Cependant, il est probable que les corrélats auditifs de ces contrastes phonétiques expliquent ces performances précoces, et leur traitement ne serait pas encore à proprement parlé linguistique. Les capacités de discrimination des sons de parole semblent alors universelles et il faudra attendre que les petits accumulent davantage d’expérience avec leur langue maternelle pour qu’elles deviennent spécifiques à cette langue. A 6 mois, les enfants japonais discriminent par exemple des consonnes comme [r] et [l] sur la base de traits qui ne sont pas pertinents en japonais (Kuhl, Stevens, Hayashi, Deguchi, Kiritani & Iverson, 2006) ; à 4 mois, de petits espagnols discriminent les voyelles [e] et [ε], contraste pertinent en catalan mais pas en espagnol (Bosch & Sebastian-Gallés, 2003). Par contre, vers 9-10 mois, ces compétences inadaptées à la langue maternelle auront disparu chez ces enfants. Werker et Tees (1984) ont montré leur disparition progressive entre 8, 10 et 12 mois, à travers une étude transversale et une étude longitudinale : à partir de 10-12 mois, des expériences linguistiques spécifiques deviennent la condition pour que l’enfant maintienne sa capacité de discrimination phonétique, qui devient alors phonologique.

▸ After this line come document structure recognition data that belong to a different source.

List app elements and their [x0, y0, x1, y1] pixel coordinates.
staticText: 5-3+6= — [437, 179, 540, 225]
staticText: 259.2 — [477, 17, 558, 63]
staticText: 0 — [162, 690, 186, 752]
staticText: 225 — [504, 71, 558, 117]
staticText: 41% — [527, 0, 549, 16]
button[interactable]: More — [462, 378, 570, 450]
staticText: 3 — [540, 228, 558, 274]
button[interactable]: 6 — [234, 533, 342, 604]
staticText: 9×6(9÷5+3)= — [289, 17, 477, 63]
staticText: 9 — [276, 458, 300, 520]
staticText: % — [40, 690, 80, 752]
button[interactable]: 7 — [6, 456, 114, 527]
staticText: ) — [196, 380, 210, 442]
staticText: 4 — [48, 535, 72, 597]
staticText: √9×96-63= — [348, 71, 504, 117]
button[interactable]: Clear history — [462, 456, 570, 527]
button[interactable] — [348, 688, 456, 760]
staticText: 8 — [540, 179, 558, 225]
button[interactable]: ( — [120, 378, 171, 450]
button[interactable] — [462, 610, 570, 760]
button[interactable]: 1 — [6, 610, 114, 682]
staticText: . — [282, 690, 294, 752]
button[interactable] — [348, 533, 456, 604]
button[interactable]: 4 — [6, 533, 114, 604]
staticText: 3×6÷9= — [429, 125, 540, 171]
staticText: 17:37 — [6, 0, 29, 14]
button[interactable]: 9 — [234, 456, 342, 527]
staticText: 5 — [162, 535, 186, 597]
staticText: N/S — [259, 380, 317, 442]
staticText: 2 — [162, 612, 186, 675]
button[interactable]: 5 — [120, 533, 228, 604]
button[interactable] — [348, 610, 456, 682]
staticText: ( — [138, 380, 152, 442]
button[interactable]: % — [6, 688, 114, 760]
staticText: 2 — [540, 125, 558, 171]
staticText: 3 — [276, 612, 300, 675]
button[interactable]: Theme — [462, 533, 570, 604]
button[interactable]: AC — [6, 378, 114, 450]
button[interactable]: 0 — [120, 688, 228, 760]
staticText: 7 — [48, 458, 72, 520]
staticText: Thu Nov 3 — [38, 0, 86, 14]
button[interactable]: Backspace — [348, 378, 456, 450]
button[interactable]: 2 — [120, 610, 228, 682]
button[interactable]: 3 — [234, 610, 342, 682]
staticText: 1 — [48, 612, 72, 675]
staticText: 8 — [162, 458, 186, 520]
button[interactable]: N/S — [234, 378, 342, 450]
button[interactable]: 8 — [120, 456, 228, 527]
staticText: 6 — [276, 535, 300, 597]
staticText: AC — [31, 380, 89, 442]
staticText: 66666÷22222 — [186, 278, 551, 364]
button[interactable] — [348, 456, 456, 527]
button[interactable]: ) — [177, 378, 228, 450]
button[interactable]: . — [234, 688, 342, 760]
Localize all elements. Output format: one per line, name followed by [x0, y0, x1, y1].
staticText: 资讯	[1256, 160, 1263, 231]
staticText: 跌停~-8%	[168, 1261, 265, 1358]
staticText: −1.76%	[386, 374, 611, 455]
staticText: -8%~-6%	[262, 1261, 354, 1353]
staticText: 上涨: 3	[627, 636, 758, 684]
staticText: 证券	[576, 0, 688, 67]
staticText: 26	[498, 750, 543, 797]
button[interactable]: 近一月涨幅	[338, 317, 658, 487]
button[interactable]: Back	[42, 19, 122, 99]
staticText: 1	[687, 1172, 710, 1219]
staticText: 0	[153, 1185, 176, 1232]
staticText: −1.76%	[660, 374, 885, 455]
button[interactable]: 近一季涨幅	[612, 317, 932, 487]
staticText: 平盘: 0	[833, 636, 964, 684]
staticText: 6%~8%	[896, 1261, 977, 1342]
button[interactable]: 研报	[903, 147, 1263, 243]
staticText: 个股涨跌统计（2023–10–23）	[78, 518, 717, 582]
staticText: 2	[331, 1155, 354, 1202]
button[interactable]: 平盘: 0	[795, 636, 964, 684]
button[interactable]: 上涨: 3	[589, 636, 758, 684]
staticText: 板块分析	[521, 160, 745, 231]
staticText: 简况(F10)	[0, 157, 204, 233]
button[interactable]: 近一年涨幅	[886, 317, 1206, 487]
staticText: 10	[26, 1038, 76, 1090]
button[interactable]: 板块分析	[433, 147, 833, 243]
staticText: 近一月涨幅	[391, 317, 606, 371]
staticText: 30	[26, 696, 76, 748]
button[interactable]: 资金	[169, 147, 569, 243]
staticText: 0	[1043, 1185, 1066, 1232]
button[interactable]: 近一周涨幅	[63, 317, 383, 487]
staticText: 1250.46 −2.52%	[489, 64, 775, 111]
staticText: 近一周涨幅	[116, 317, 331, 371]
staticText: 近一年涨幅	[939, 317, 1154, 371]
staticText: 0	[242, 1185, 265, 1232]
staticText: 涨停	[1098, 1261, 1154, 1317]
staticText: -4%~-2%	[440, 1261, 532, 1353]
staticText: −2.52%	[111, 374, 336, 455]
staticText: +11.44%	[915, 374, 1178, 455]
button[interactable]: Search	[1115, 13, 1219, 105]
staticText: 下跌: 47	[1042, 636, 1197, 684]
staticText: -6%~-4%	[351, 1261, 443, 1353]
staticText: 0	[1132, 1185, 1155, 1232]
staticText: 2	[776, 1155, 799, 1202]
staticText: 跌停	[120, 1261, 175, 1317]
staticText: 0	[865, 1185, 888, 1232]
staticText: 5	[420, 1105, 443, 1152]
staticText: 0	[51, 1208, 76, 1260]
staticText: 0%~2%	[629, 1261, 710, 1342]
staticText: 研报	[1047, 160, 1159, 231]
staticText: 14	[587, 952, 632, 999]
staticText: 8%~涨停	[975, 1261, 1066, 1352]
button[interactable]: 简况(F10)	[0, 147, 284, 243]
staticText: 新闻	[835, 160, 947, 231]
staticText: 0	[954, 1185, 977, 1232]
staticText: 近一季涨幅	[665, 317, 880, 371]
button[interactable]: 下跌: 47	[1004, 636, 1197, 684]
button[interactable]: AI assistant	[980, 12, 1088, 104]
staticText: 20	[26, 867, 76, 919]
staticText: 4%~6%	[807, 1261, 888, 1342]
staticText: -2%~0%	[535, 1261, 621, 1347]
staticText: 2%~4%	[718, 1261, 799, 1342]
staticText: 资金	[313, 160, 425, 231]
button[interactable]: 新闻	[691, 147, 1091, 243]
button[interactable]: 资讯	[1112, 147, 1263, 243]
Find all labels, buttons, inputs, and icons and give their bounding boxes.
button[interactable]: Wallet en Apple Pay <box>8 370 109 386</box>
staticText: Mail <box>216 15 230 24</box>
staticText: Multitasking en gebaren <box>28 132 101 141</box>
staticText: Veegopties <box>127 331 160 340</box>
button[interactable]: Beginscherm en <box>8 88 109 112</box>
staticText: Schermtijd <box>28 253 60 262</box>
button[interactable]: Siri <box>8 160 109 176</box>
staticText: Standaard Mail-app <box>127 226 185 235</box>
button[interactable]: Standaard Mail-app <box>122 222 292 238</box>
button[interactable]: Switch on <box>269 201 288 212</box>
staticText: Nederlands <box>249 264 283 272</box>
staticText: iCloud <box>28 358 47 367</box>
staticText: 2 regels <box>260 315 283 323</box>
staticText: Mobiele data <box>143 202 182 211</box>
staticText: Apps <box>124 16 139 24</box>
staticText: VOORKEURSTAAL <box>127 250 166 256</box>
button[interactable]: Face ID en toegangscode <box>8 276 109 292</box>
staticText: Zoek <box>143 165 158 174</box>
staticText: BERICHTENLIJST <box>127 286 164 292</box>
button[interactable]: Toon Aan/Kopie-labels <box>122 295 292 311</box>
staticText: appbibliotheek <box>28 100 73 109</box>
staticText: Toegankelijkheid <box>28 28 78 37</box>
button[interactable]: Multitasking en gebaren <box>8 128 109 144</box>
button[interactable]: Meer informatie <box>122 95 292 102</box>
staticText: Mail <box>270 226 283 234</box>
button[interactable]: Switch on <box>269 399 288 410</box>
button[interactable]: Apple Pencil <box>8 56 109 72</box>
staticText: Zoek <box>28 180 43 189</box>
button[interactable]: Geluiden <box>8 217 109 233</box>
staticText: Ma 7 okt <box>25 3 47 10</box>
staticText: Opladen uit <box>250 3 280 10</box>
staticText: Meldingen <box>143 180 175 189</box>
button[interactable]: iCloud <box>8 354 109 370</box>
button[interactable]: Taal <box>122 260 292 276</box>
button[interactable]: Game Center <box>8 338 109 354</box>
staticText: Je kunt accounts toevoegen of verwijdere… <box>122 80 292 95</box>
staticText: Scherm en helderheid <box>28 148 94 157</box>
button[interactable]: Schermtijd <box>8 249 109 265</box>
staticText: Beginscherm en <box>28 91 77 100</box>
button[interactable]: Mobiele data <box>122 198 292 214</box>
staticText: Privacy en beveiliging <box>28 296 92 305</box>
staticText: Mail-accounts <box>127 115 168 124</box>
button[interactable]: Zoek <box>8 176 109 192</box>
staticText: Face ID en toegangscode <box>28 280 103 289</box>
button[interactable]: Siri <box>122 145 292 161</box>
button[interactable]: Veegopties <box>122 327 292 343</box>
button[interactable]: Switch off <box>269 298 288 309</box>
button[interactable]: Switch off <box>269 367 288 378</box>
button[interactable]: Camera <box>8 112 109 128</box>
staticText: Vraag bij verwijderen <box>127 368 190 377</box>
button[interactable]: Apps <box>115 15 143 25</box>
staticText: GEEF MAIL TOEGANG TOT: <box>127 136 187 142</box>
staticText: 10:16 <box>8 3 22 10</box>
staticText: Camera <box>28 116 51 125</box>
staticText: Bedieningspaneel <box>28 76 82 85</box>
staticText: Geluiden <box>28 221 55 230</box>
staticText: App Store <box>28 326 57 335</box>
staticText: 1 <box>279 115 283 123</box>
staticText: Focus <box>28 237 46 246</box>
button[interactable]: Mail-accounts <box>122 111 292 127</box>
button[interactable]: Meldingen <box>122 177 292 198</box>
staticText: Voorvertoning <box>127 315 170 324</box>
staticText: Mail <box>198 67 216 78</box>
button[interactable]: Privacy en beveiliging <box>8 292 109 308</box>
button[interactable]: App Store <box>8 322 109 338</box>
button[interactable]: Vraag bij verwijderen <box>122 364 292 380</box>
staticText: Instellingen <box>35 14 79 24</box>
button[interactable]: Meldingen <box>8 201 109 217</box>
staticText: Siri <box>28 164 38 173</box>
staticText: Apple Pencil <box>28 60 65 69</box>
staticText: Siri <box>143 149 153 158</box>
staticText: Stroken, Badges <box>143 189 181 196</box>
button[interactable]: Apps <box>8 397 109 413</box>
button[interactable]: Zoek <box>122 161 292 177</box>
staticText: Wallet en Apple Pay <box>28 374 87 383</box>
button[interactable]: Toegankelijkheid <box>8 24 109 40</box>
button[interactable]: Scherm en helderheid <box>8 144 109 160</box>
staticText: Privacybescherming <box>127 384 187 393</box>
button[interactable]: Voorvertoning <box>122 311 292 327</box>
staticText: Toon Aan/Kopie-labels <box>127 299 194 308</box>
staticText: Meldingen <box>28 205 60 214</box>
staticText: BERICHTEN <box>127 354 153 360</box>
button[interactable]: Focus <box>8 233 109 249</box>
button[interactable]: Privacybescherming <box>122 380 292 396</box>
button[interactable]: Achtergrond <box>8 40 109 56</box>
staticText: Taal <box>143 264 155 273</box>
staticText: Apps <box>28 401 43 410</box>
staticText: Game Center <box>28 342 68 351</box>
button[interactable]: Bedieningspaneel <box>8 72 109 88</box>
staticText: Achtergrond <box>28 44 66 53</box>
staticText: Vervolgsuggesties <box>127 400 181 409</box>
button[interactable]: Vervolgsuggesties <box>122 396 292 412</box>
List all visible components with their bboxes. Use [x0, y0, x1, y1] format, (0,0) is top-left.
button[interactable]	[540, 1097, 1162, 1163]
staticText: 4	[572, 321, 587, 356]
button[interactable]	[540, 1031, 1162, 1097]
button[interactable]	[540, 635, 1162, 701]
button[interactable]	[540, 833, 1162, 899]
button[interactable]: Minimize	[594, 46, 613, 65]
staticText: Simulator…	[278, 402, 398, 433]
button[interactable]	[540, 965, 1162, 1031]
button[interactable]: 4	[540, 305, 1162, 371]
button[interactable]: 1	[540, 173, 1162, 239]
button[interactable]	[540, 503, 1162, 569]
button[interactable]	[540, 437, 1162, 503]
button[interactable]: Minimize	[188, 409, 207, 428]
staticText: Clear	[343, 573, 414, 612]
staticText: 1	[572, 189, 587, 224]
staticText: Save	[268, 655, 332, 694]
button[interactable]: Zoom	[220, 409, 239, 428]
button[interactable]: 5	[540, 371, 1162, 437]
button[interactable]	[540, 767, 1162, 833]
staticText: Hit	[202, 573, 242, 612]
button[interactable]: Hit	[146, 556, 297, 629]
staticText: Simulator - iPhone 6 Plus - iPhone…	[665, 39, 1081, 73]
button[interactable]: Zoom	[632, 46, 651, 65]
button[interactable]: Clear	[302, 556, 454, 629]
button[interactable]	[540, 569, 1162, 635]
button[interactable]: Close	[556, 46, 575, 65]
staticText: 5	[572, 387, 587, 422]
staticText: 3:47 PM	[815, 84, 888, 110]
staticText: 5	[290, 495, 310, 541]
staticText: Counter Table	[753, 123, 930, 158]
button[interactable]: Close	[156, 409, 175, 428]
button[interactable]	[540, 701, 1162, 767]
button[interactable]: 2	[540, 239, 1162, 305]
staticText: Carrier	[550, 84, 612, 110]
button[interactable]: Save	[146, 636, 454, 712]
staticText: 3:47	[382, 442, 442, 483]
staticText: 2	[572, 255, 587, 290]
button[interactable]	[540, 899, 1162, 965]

Une autre limite permet de dire que les enfants de moins de 9 mois ne traitent pas encore les caractéristiques phonétiques comme des unités linguistiques : ils perçoivent aussi de manière catégorielle des stimuli non-verbaux. C’est le cas, par exemple, pour des stimuli non-linguistiques reproduisant les caractéristiques acoustiques du VOT (voiced-onset-time), un indice majeur de la valeur du trait de voisement. La parole n’est donc pas d’emblée perçue au niveau phonémique (Jusczyk, Pisoni, Walley & Murray, 1980). L’observation de performances similaires par des animaux conduit au même type de conclusion (Kuhl & Miller, 1975 ; Kuhl & Padden, 1982 ; Kuhl & Padden, 1983).

Un autre argument empêche d’affirmer que des bébés de moins de 9 mois réalisent un traitement linguistique. A 2 mois, ils ne sont pas encore capables de traiter des segments phonétiques différents du point de vue acoustique comme les membres d’une même catégorie phonémique, par exemple différents exemples de /b/ au début de syllabes CV (Jusczyk & Derrah, 1987 ; Bertoncini, Bijeljac-Babis, Jusczyk, Kennedy & Mehler, 1988), ce qui limite la possibilité de conclure à une véritable perception catégorielle des phonèmes, selon les critères habituellement retenus.

Les bébés naissent donc avec des sensibilités perceptives pré-linguistiques et des préférences qui constituent d’excellents précurseurs les guidant vers l’acquisition du langage (Miller & Eimas, 1983), mais les connaissances phonologiques propres à une langue sont le fruit de l’expérience.